• _TASK INSTRUCTIONS_: The answer should be each line from the entries below that has the word "Finance" in it.

• _DATASET_:
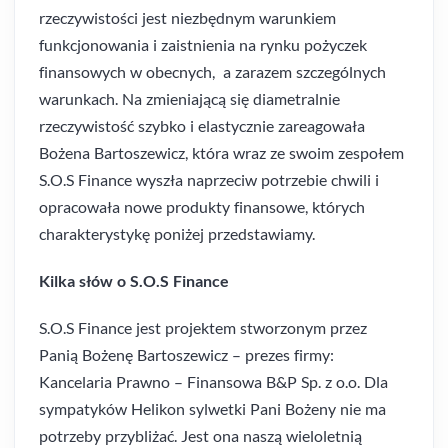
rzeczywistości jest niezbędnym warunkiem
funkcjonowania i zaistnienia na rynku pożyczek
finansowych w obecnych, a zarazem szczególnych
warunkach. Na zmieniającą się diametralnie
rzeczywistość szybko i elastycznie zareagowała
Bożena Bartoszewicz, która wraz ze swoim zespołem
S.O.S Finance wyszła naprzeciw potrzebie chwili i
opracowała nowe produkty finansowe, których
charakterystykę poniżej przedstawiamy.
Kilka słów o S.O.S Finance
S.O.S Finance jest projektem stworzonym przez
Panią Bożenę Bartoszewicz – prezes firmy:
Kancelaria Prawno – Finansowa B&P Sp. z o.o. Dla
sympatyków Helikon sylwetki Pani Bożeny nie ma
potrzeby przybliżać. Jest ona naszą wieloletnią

...

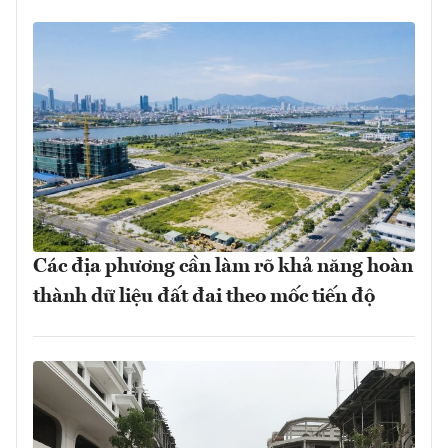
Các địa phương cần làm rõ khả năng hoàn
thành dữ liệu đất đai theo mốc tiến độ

• _REPLY TO THE TASK_:
S.O.S Finance wyszła naprzeciw potrzebie chwili i
Kilka słów o S.O.S Finance
S.O.S Finance jest projektem stworzonym przez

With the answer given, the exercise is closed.